WORK TO COMPLETE |
Apart from the pictures, every entry must be retyped exactly.

DATA FOR THIS EXERCISE |
──────────

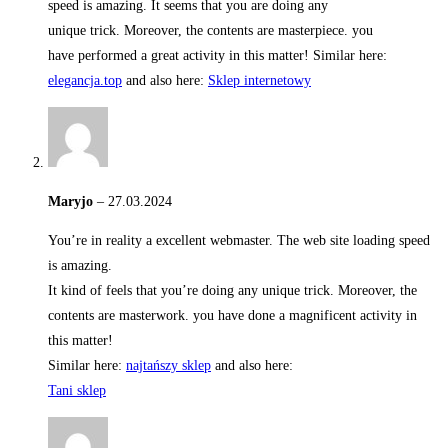
speed is amazing. It seems that you are doing any
unique trick. Moreover, the contents are masterpiece. you
have performed a great activity in this matter! Similar here:
elegancja.top
and also here:
Sklep internetowy
Maryjo
–
27.03.2024
You’re in reality a excellent webmaster. The web site loading speed
is amazing.
It kind of feels that you’re doing any unique trick. Moreover, the
contents are masterwork. you have done a magnificent activity in
this matter!
Similar here:
najtańszy sklep
and also here:
Tani sklep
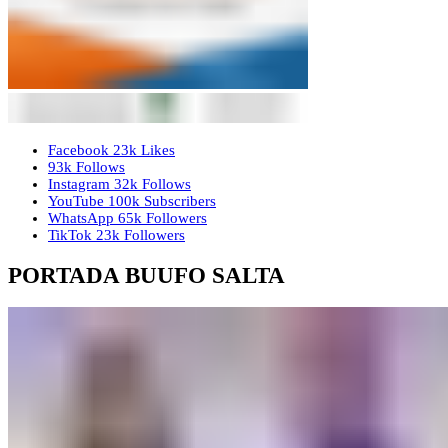
Facebook
23k
Likes
93k
Follows
Instagram
32k
Follows
YouTube
100k
Subscribers
WhatsApp
65k
Followers
TikTok
23k
Followers
PORTADA BUUFO SALTA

──────────

ANSWER TO THE EXERCISE |
speed is amazing. It seems that you are doing any
unique trick. Moreover, the contents are masterpiece. you
have performed a great activity in this matter! Similar here:
elegancja.top
and also here:
Sklep internetowy
Maryjo
–
27.03.2024
You’re in reality a excellent webmaster. The web site loading speed
is amazing.
It kind of feels that you’re doing any unique trick. Moreover, the
contents are masterwork. you have done a magnificent activity in
this matter!
Similar here:
najtańszy sklep
and also here:
Tani sklep
Facebook
23k
Likes
93k
Follows
Instagram
32k
Follows
YouTube
100k
Subscribers
WhatsApp
65k
Followers
TikTok
23k
Followers
PORTADA BUUFO SALTA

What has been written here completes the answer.